There was a huge outburst of emotion this past weekend as the jury in the George Zimmerman case handed down its verdict of “Not Guilty”, absolving Mr. Zimmerman of any responsibility for the death of Trayvon Martin, an unarmed teenager. While I’m sure that there are some people who favored the verdict, the bulk of the reaction seems to be outrage that the man who admitted killing Trayvon, though, he argued, in self defense, was not being held accountable for it. How, so many have wondered, is it possible that an unarmed young man was killed, and no one is legally responsible?
It is tempting, but difficult, to try to put ourselves in the place of the jury. In our system, if there is any room for reasonable doubt in a case like this, then the jury is required to acquit the defendant. In this case, the jurors who listened to the testimony and the presentation of the cases must have concluded that there was some room for doubt, and did what the law requires them to do in such a case.
This trial demonstrates the limits of law. Most of the time, I think, the law and the legal system that embodies it works the way it is supposed to work, accurately holding people who have committed crimes responsible for what they have done. It is nevertheless true, however, that in the history of our jurisprudence, many innocent people have been wrongly convicted, and if that is true, then it stands to reason that a number of guilty people have gone free. Human systems are never perfect, and the legal system is no exception.
This past Sunday, in many churches, the story of the Good Samaritan was the Gospel reading for the day. It is a story, as one preacher pointed out, that tends to invite our immediate judgment on the people who crossed the street so as to avoid encountering, and having to deal with, the man who had been left beaten on the side of the road by unknown robbers. Naturally, we wonder how they could have been so heartless. As that same preacher also pointed out, however, there is another question that the story should invite but which we often don’t consider. And that is this: how is it that the robbers were able to attack the man in the first place? What sort of people are these, who would do such a thing? And what sort of a society produces such people?
The natural reaction of probably most people in this country, and even around the world, to the verdict in George Zimmerman’s trial is to wonder how the jury could possibly have taken the role of those in the Good Samaritan story who crossed the street. How could this jury have passed the body of Trayvon Martin and not held his killer responsible? For me, however, the more important question has nothing to do with the jury, but with the incident that brought that jury together. How is it that we have a society in which an unarmed teenager can get shot by an armed citizen on his way home? What is it in Mr. Zimmerman’s life that allows him to become so overwhelmed by fear of another, much younger human being that he feels justified to kill that person? And, if Trayvon Martin had not been black, would events have unfolded differently that night?
Last week, I wrote about the Paula Deen controversy, and I suggested that what we tended to miss in our response to that controversy was the opportunity it provided to us to search our own hearts and souls.
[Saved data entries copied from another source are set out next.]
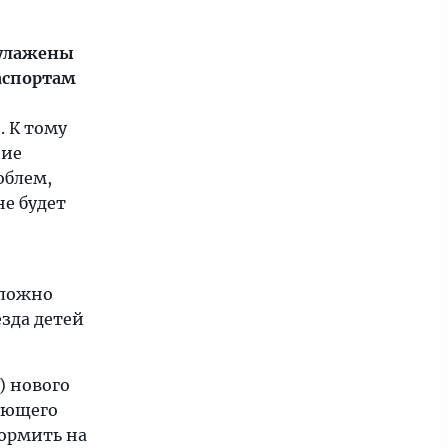
 улажены
паспортам
. К тому
ние
облем,
не будет
сложно
езда детей
) нового
ряющего
ормить на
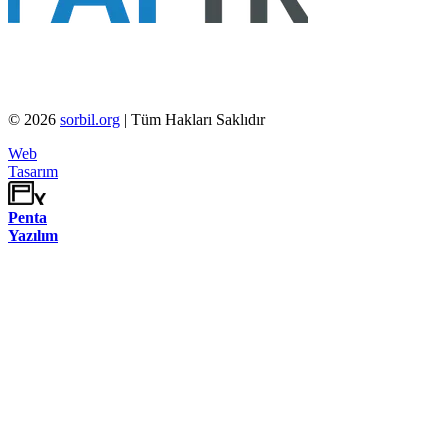
©
2026
sorbil.org
| Tüm Hakları Saklıdır
Web
Tasarım
Penta
Yazılım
The Zimmerman verdict — a far more serious matter — provides us with the same opportunity to search not only ourselves, but the heart and soul of our society, as well, and to ask if this is the kind of world we want to live in? Is this the sort of society we want? This case asks us hard questions about violence and racism in our culture, and how we deal with them — or don’t.
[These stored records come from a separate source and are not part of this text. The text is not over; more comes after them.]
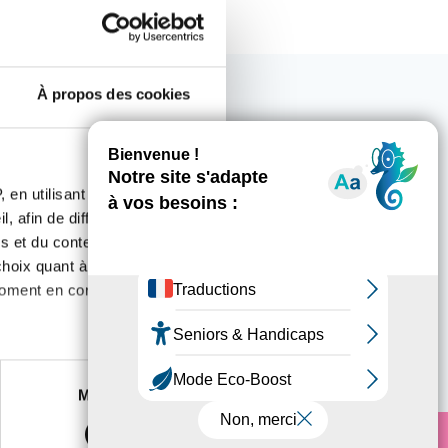
À propos des cookies
ous intéresser
 en utilisant des
, afin de diffuser des
s et du contenu, ainsi que de
oix quant à l'utilisation de
moment en consultant la
es à plusieurs mètres près
Marketing
s spécifiques (empreintes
In the New Testament, there is a lot of discussion about law, particularly in the letters of St. Paul. There, the discussion is about the Jewish law and the way it was interpreted and practiced centuries ago. In meditating on that law, St. Paul observes how limited the law is as a device. It shows us where we fall short, but it does not empower us to create real and lasting change. That sort of empowerment depends on grace, that is, it depends on a genuine movement of the human spirit as that spirit is embraced, touched, and led by the Holy Spirit. In short, law can only take us so far. Where law fails, a genuine human-divine movement is required.
In the Zimmerman case, law has failed. Whether it failed systemically, or whether it failed simply because the prosecution’s case was not sufficiently strong, will be debated for a long time to come. But our outrage at that failure needs to move beyond a focus on the jurors or the legal process to the hard questions that the death of Trayvon Martin raises in the first place. What we need now is a genuine movement that seeks to get at the roots of violence and race relations in this country, a movement that recognizes that — regardless of legal outcomes — it is never okay for someone to end up dead on his way home. Trayvon Martin is dead, George Zimmerman’s soul has been damaged, and neither is okay. The law will not save us from future incidents like this. We must choose to walk a different path as a people and a nation.